Como ato político, reflete o óbvio: meio século de relações rompidas e de bloqueio econômico serviram apenas para justificar o longo e sofrido regime castrista perante o povo cubano. Trata-se de uma longa e infame tradição latino-americana: sempre que as coisas dão errado, o culpado reside no exterior. Vale para Cuba como vale para cá.
A reaproximação com Cuba se reflete também em um genuíno desejo do Executivo americano de aprofundar as relações com o Brasil. Prova disso é a estada no país do vice-presidente dos Estados Unidos entre nós para participar da posse da presidente Dilma Rousseff. Também sinaliza um clima melhor entre os dois países a guinada na direção da política econômica brasileira. Ela mostra que poderemos privilegiar no futuro uma séria intenção de valorizar o aumento da produtividade em detrimento do protecionismo. Bom para o Brasil e, de quebra, para os Estados Unidos.
"Há uma batalha a ser vencida no campo das expectativas"
O momento não poderia ser melhor para um maior estreitamento de nossas relações bilaterais. A economia americana dá mostras claras que superou a crise de 2008 e retoma a trilha do crescimento. Precisamos de parceiros descomplicados e em crescimento, para onde possamos direcionar nossas exportações de produtos de maior valor agregado.
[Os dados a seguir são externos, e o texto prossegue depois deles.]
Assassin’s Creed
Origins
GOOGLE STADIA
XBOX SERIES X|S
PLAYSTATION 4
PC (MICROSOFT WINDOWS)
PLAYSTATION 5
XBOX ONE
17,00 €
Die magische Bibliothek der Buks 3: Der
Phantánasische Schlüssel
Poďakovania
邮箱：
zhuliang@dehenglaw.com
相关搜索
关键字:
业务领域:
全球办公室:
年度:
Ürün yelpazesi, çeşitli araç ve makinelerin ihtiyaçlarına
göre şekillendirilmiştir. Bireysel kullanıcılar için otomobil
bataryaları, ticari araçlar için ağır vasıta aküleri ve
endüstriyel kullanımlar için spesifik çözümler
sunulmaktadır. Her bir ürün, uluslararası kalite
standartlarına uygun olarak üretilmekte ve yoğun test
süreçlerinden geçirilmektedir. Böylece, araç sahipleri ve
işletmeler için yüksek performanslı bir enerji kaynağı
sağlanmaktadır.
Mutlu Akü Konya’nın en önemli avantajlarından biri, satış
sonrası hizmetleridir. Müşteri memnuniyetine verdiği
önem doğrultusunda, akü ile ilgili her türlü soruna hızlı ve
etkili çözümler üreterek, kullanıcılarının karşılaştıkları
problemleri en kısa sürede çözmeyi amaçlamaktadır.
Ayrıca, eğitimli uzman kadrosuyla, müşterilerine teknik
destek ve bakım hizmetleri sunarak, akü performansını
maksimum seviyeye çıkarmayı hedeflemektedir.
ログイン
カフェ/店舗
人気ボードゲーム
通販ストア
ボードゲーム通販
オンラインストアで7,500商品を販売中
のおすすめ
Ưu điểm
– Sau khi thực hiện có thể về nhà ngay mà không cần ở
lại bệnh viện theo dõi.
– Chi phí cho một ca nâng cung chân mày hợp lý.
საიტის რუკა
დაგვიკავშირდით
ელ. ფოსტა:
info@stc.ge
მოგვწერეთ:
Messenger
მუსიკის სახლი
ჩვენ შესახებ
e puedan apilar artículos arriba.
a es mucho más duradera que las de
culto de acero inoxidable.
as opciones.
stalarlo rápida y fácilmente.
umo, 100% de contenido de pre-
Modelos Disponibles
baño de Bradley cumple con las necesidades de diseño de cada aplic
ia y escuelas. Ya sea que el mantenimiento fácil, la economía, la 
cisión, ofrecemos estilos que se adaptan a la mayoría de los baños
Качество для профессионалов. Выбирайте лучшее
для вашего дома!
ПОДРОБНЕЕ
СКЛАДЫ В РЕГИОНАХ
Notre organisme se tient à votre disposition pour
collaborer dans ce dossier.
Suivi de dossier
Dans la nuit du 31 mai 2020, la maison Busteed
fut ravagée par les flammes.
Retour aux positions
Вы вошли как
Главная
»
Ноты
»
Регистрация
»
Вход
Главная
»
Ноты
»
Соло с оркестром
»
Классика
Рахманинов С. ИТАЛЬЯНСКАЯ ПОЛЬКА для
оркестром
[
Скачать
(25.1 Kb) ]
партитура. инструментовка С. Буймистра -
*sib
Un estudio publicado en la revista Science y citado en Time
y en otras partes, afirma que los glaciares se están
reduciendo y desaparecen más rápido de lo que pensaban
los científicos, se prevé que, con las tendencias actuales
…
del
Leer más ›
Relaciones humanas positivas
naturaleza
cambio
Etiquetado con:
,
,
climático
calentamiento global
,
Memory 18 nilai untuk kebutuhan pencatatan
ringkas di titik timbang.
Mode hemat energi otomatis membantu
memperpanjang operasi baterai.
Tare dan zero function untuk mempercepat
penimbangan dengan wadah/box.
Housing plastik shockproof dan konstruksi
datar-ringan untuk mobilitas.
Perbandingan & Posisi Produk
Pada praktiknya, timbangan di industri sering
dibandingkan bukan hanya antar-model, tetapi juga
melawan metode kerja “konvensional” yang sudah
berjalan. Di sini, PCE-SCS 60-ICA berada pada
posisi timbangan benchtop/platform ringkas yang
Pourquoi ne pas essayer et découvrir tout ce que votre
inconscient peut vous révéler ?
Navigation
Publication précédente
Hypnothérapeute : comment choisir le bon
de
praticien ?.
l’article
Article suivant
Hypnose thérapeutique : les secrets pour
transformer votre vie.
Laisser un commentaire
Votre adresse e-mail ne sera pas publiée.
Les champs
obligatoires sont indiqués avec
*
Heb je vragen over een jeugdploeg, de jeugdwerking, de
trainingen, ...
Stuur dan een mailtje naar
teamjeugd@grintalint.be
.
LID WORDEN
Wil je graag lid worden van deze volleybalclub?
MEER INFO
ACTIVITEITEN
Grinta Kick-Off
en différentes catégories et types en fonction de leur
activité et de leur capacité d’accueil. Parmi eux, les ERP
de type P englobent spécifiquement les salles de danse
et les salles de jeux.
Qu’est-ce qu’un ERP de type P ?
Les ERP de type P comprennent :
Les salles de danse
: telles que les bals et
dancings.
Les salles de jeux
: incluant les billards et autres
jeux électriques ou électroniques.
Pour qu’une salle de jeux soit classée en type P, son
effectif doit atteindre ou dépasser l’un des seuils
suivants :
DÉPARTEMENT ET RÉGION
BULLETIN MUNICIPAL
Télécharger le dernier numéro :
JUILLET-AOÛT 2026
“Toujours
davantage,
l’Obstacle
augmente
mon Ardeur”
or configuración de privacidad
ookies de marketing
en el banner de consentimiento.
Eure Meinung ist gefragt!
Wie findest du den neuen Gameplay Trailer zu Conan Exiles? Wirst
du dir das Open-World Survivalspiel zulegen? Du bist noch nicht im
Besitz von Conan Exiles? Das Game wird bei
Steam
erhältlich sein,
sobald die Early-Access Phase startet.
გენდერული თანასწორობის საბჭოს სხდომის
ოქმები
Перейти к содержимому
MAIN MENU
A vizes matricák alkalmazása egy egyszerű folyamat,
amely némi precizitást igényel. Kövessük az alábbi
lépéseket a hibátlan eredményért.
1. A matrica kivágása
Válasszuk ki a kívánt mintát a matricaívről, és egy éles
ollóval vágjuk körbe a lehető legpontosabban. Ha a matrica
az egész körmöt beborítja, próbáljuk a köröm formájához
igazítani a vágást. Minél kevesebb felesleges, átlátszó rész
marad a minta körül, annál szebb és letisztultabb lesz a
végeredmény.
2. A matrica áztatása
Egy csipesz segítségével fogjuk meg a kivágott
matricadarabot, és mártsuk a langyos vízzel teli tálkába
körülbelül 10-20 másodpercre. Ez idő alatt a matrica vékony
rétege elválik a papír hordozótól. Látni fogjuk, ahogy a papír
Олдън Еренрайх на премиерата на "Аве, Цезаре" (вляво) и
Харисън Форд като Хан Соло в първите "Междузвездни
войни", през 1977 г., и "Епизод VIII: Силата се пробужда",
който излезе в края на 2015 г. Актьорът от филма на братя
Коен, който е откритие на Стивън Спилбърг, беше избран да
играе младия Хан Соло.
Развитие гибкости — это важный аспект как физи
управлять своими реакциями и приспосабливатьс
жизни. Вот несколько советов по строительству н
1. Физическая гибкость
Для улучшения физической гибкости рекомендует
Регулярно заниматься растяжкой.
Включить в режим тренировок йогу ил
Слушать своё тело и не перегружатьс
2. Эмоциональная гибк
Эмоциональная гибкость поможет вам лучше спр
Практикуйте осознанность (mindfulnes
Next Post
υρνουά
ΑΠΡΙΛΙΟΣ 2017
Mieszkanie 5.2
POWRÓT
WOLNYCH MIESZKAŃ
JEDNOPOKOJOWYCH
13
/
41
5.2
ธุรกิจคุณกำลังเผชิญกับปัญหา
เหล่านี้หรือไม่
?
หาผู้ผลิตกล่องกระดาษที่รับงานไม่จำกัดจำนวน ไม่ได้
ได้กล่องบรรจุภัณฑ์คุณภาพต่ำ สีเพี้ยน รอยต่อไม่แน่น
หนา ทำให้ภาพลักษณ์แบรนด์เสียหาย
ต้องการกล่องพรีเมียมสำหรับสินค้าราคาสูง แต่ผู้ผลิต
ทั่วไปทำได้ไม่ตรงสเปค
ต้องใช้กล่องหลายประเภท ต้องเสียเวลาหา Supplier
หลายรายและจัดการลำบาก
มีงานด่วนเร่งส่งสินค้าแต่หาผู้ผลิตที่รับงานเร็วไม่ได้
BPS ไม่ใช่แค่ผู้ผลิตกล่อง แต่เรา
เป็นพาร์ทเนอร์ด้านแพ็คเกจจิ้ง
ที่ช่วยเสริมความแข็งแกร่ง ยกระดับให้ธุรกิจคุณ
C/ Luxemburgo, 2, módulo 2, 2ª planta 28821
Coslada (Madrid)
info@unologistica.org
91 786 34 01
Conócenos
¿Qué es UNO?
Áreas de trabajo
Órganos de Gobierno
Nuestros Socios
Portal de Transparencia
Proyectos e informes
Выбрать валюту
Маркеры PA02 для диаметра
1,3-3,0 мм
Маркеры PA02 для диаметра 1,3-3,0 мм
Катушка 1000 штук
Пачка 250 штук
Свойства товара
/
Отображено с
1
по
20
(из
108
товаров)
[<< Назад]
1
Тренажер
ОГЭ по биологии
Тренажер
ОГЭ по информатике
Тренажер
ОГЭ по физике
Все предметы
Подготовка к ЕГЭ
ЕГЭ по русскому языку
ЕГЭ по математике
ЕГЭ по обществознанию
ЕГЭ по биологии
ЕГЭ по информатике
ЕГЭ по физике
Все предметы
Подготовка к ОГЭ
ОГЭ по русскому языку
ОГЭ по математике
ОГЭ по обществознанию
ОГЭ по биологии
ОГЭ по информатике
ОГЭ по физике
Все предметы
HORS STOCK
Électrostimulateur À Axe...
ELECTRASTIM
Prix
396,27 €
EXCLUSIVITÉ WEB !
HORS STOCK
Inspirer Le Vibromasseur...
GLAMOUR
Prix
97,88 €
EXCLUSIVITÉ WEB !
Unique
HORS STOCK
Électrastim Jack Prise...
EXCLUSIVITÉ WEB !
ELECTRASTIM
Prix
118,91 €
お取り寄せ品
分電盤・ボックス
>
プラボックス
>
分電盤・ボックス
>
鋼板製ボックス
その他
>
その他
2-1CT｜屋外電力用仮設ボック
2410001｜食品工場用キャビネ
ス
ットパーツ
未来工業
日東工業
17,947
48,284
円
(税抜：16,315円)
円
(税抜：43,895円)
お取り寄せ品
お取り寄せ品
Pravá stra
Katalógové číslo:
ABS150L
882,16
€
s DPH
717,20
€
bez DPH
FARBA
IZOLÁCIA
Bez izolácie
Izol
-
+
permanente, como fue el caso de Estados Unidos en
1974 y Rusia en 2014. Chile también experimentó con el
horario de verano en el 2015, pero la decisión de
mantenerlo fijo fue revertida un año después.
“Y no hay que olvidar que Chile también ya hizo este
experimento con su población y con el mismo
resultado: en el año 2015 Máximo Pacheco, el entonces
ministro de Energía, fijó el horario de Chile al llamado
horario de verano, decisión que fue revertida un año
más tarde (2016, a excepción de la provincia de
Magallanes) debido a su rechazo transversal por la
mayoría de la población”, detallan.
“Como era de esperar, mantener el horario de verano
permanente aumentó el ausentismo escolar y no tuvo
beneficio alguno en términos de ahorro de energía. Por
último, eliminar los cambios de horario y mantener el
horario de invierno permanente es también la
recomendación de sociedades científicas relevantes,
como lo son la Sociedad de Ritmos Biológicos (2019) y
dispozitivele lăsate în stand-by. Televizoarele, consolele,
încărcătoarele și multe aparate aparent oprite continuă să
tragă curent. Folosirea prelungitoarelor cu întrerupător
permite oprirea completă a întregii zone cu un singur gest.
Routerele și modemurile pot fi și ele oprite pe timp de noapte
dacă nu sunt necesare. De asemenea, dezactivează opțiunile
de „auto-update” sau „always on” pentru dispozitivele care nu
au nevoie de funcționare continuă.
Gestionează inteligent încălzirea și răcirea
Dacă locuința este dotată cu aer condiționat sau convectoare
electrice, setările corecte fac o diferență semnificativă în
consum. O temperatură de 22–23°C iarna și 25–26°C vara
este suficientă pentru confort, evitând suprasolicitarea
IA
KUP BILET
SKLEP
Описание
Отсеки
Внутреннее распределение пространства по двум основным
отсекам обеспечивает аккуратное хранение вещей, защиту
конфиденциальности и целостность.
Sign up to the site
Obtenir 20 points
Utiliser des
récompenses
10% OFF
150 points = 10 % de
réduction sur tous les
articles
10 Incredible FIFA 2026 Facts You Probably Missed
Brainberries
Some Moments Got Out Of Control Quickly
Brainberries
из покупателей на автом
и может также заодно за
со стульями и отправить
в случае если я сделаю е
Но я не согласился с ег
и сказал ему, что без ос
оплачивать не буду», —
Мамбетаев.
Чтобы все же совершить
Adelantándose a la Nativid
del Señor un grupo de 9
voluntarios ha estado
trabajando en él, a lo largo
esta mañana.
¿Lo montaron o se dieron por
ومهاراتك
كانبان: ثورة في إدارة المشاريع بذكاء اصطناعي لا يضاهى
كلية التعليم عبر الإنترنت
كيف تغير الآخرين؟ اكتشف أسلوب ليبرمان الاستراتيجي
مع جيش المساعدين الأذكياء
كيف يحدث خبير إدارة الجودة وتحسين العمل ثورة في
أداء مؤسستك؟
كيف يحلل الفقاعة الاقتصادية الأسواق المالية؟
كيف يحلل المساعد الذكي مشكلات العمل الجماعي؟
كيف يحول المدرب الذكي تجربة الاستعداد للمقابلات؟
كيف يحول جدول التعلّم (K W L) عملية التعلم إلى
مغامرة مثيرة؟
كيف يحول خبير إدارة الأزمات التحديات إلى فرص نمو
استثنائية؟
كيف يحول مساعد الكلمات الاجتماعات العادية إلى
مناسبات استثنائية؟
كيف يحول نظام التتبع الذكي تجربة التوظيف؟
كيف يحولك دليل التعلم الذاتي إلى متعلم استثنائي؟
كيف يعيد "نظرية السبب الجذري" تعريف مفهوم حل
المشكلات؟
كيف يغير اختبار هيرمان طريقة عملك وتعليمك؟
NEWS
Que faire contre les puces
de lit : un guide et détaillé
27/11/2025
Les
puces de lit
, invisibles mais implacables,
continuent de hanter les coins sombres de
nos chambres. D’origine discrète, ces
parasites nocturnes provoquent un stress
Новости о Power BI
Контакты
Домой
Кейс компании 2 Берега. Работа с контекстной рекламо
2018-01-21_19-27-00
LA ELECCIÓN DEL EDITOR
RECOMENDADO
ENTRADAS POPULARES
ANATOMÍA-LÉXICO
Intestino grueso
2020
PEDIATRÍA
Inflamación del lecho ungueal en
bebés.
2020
Nem tudo são flores, contudo. Há uma enorme herança de desequilíbrios que a senhora presidente deixa para si mesma. Os fatos são por demais conhecidos para merecer elaboração aqui, mas é preciso ter em mente que esses desequilíbrios podem nos levar a perder o grau de investimento tão duramente conquistado -- com todas as suas consequências nocivas para o financiamento de nosso balanço de pagamentos.
Mais do que isso, há uma batalha no campo das expectativas a ser vencida para que o segundo mandato da presidente chegue a bom termo. As expectativas, refletidas no boletim Focus do Banco Central são, no mínimo, ruins. O mercado projeta para 2015 um crescimento pífio de 0,55%. Projeta também que a inflação permanecerá acima do limite superior de 6,5% da meta de inflação; que a produção industrial continuará praticamente estagnada, crescendo apenas 1,2%; e que os juros básicos chegarão a 12,5%.
Essas expectativas, ao refletirem o sentimento do mercado, mostram que a margem se manobra da política econômica é pequena. A senhora presidente não poderá errar. Caberá a ela dar todo o apoio ao trio que comanda a economia, quaisquer que sejam as pressões contra o ajuste econômico, venham de onde vierem.
Haverá momentos difíceis, em que os custos presentes em termos de emprego e de redução da atividade econômica se anteciparão ao momento de colheita dos resultados positivos do ajuste. Ela não poderá contar com o apoio irrestrito da oposição, que pagará na mesma moeda o que fez o PT quando estava na oposição. Ou de seu próprio partido.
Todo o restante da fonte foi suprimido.